Searls, C. This is an action brought by Alfonso Ginocchio, as assignee, against the Amador Canal and Mining Company, upon an instrument in writing, to recover the sum of $5,942.72, with interest, in which action Bright and ¡Newman intervened.
The instrument in suit was an agreement dated December 31, 1878, between the Amador Canal and Mining Company, a corporation, and the Moore Mining Company, a mining copartnership, by the terms of which the Amador Company agreed to furnish water to the mining company for five years, to run a quartz mill, at a fixed price per inch, to be supplied through a ditch to be constructed by the mining company. The latter was to be paid the expense of building the ditch by the Amador Company in water, and in case working the quartz mine was abandoned before such payment was received, the Amador Company was to pay the expense of building the ditch in cash, from the net proceeds of water run though and sold from such ditch. The ditch was constructed at an expense of $7,713.65, and delivered to the Amador Company on or about February 1, 1879.

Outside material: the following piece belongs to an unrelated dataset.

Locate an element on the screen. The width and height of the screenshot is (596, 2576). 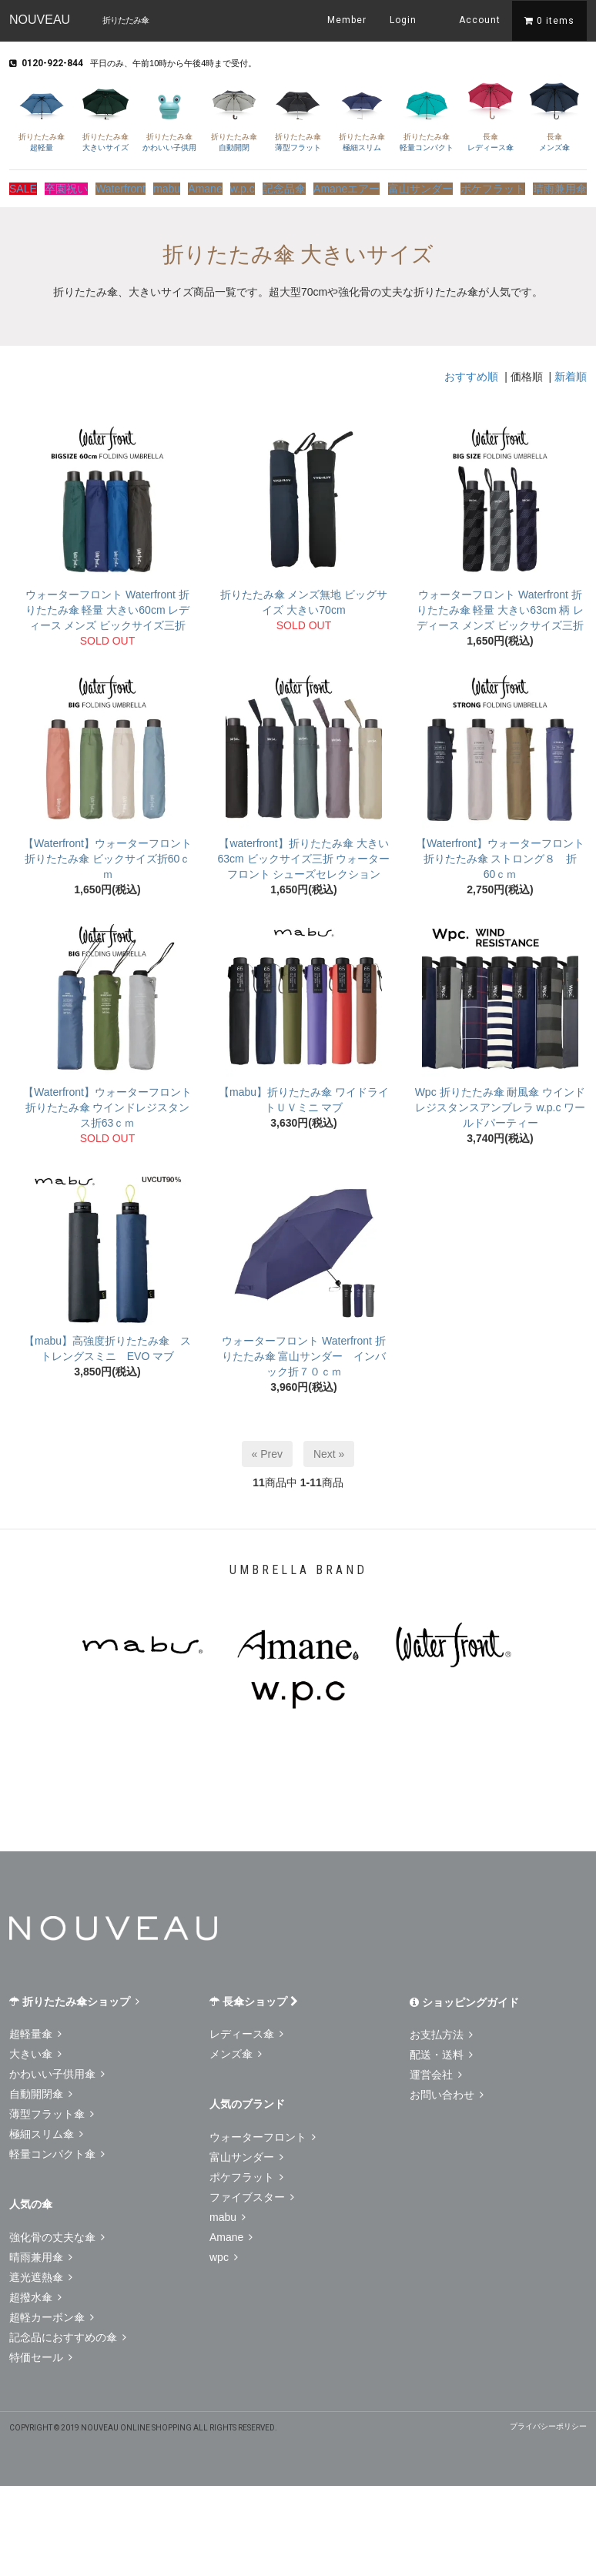
配送・送料 is located at coordinates (441, 2050).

About March 25, 1879, the members of the mining company organized a .corporation under the name of the Moore Mining Company, to which they delivered possession of their mill and quartz mine, and verbally assigned their interest in the water contract.
[495]The interest of the mining company in the mines seems to have been only that of the holder of a bond for the conveyance thereof. The corporation worked the mine and received water on the contract of the mining company until September, 1879, when they abandoned operations, and on the 2d day of September, 1879, assigned the water contract .to the plaintiff herein, and at the same date the mining copartnership, by C. J. Garland, one of its members, assigned said water contract to plaintiff, of all of which the Amador Company had notice.
On the 3d day of May, 1881, all of the copartners of the Moore Mining Company executed a further assignment of the water contract to plaintiff, and ratified and confirmed the act of C. J. Garland in the assignment of September 2, 1879.
Defendant caused fifty dollars to be paid to plaintiff on account of the contract, February 28, 1881.
It is conceded that defendant had received in net profits from the sale of water from the ditch in question a sum sufficient to satisfy the balance due on the contract.